We all spent a good amount of time outside the past few days because it has been unbelievably beautiful weather. I love it like this and it makes me second guess my decision to move back to MN. Especially, now that I am meeting new people and finding new things to do. I don't think I will be able to do this in MN. We'll see how it goes though. We may not ever have enough money to move or maybe we'll make so much that we can fly up there more often. The future is unwritten and we can influence the path it takes.

I took a great walk Saturday. I thought about all kinds of stuff and it felt great to exercise a bit. I want to become a cleaner person. More pure of body and more pure of heart. It's a difficult task for me because I am a habitual self-soother. I'm like a thumbsucker. I want things to stay comfortable and when they are not I eat or cry or get angry or veg out on the computer. I do anything that will gloss over the discomfort I'm feeling. Anyway, fruits, veggies and grains usually don't soothe me half as well as a big slice of chocolate cake.

I'm finding my motivation though. I feel myself beginning to love myself and, therefore, I can make difficult choices for the right reasons.

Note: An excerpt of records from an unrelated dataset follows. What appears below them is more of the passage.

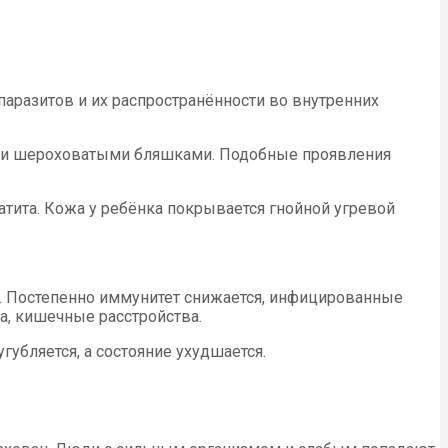
паразитов и их распространённости во внутренних
 или шероховатыми бляшками. Подобные проявления
тита. Кожа у ребёнка покрывается гнойной угревой
й. Постепенно иммунитет снижается, инфицированные
а, кишечные расстройства.
убляется, а состояние ухудшается.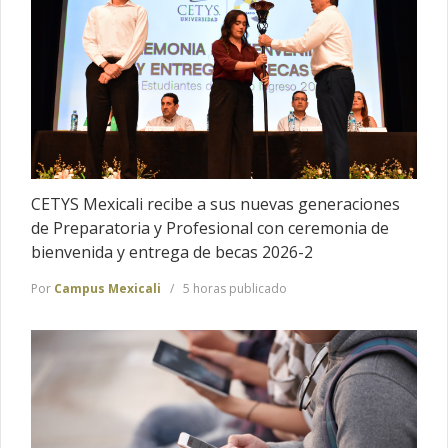
CETYS Mexicali recibe a sus nuevas generaciones
de Preparatoria y Profesional con ceremonia de
bienvenida y entrega de becas 2026-2
Por
Campus Mexicali
5 horas publicado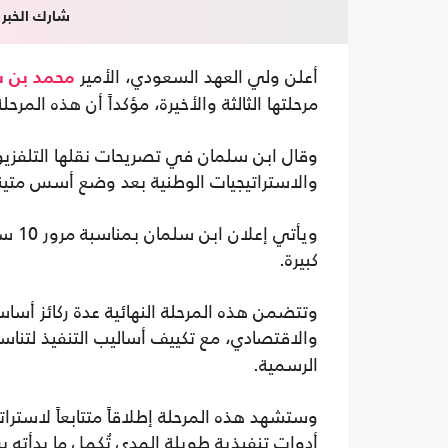
شارك الخبر
أعلن ولي العهد السعودي، الأمير
محمد بن 
مرحلتها الثالثة والأخيرة، مؤكداً أن هذه المرح
وقال ابن سلمان في تصريحات نقلها التلفزيون
والاستراتيجيات الوطنية بعد وضع أسس متي
كبيرة.
وتتضمن هذه المرحلة النهائية عدة ركائز أسا
والاقتصادي، مع تكييف أساليب التنفيذ لتناس
الرسمية.
وستشهد هذه المرحلة إطلاقاً متتابعاً لاستر
أدوات تنفيذية طويلة المدى تُكمل ما بدأته برا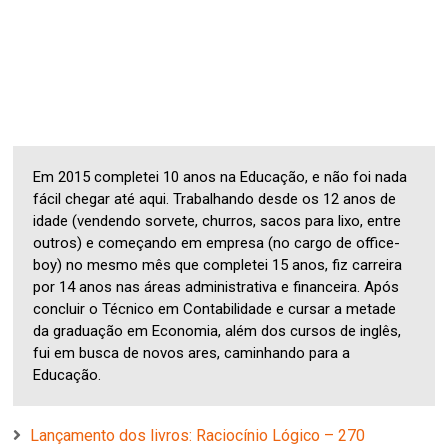
Em 2015 completei 10 anos na Educação, e não foi nada
fácil chegar até aqui. Trabalhando desde os 12 anos de
idade (vendendo sorvete, churros, sacos para lixo, entre
outros) e começando em empresa (no cargo de office-
boy) no mesmo mês que completei 15 anos, fiz carreira
por 14 anos nas áreas administrativa e financeira. Após
concluir o Técnico em Contabilidade e cursar a metade
da graduação em Economia, além dos cursos de inglês,
fui em busca de novos ares, caminhando para a
Educação.
Lançamento dos livros: Raciocínio Lógico – 270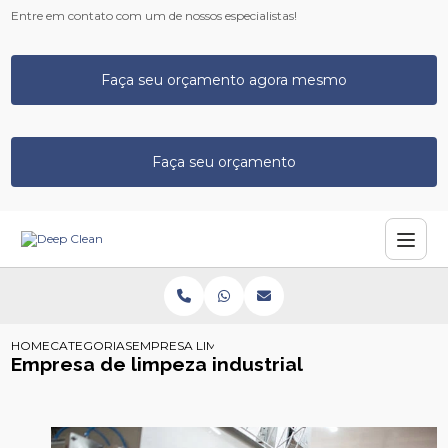
Entre em contato com um de nossos especialistas!
Faça seu orçamento agora mesmo
Faça seu orçamento
HOME
CATEGORIAS
EMPRESA LIMPEZA INDUSTRIAL
Empresa de limpeza industrial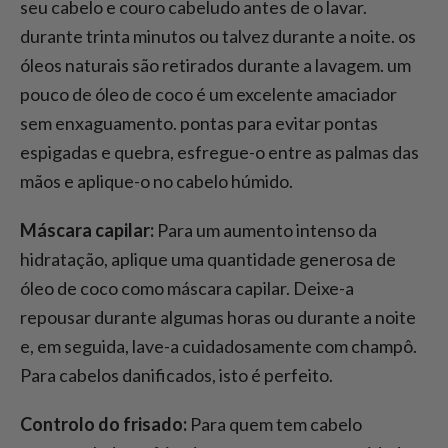
seu cabelo e couro cabeludo antes de o lavar.
durante trinta minutos ou talvez durante a noite. os
óleos naturais são retirados durante a lavagem. um
pouco de óleo de coco é um excelente amaciador
sem enxaguamento. pontas para evitar pontas
espigadas e quebra, esfregue-o entre as palmas das
mãos e aplique-o no cabelo húmido.
Máscara capilar:
Para um aumento intenso da
hidratação, aplique uma quantidade generosa de
óleo de coco como máscara capilar. Deixe-a
repousar durante algumas horas ou durante a noite
e, em seguida, lave-a cuidadosamente com champô.
Para cabelos danificados, isto é perfeito.
Controlo do frisado:
Para quem tem cabelo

Like eat well because it's healthy and not because it will cause me to lose weight and be 'attractive' to some faceless population who could really care less about me.

Ronnie and I were a little distant this weekend (my fault), but he's doing what he can to make some little changes that will help in the long run. He's still making my coffee every morning and taking out the trash. He's taking the children places and spending more time with them. He's keeping his game playing to a minimum. He's trying to find extra work. He's still getting up everyday and going to a job he hates. He's looking into programming school. He's trying to keep his mind open to new ideas and life changing experiences. He's a great man.

Positive energy out, positive energy in.

Friday, February 1, 2008

Still need improvement

Someone in my house really needs to grow up. Namely, me. I find that I am easily annoyed by being ignored, but I ask for it. I ask my family for their attention when they are in the middle of things and then I am offended when they don't converse with me. So, I vow to do better.

Casey amazed me today with his math skills. He was looking at the front of a workbook. It had pictures of groups of coins. He then proceeds to tell me that 2 and 3 and 6 is 11. Which was impressive enough to me considering we haven't done much in the way of math 'instruction' in the past. Then he describes to me the many ways those can be added. 2 and 2 plus 1 is 5. 3 and 3 is 6. "I can even do it by twos." He says.
I ask, "What's 2 plus 2?"
"Four," he answers.
"And 2 more?" He hesitates and counts it in his head and then answers correctly. We went all the way up to 16. He had to count out some (always in his head) and some he knew right away. Awesome! Both the boys know all their letters and most of the sounds they make. They will learn and there was no forcing. The love of learning will remain intact. Yeah!